Nella prima infanzia, ragazzi e ragazze autistici sono simili. Se non altro, le ragazze sembrano più sociali - vuoi perché in realtà lo siano o perché sono percepite come tali. Quanto più si avvicinano all´adolescenza, però, le ragazze autistiche tanto più perdono questo precoce vantaggio sociale, sviluppano sempre meno probabilità di avere amici, e più probabilità di essere isolate77.

Molte donne con autismo descrivono come usano strategie di camuffamento, come il copiare il comportamento, i vestiti e i tagli di capelli di una compagna di scuola o di lavoro.

I sintomi dell´autismo potrebbero anche presentarsi in maniera in qualche modo diversa nelle donne: un comportamento un po´ appiccicoso nelle ragazze potrebbe essere meno facilmente riconoscibile dai clinici rispetto al classico atteggiamento distaccato dei ragazzi autistici.

Non è chiaro se le ragazze abbiano minori comportamenti rigidi e ripetitivi, o se semplicemente, mostrino modelli che non corrispondono alla tipica figura (maschile) dell´autismo. Una ragazza che dice ad uno specialista che è interessata ai cavalli o ad una certa boy band, piuttosto che al sistema di trasporti, difficilmente farà sorgere sospetti di autismo, a meno che il clinico non sondi il terreno per un´insolita ristrettezza d´interesse o per la strana intensità dell´interesse stesso.

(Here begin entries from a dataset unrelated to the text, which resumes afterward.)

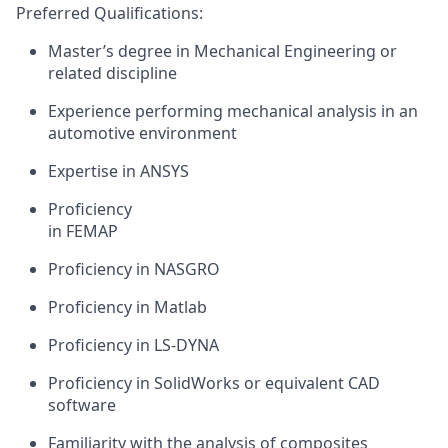
Preferred Qualifications:
Master
’s degree in Mechanical Engineering
or
related discipline
Experience performing
mechanical
analysis
in an
automotive environment
Expertise
in ANSYS
Proficiency
in
FEMAP
Proficiency
in NASGRO
Proficiency
in
Matlab
Proficiency
in LS-D
YNA
Proficiency
in SolidWorks
or equivalent CAD
software
Familiarity with the analysis of composites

Oltre alla spiegazione biologica per la preponderanza dell´autismo nei maschi, come il citato “effetto protettivo femminile”, sembra probabile che pesi la scarsa identificazione delle manifestazioni al femminile dell´autismo: forse un “effetto di mascheramento femminile”. I clinici dovranno forse indagare più a fondo per trovare le caratteristiche sociali, di comunicazione e di rigidità nelle donne e ragazze con autismo chiedendo cosa preferiscono fare quando sono da sole, o quanto gli costi (in termini di stress e ansia) l´integrarsi socialmente.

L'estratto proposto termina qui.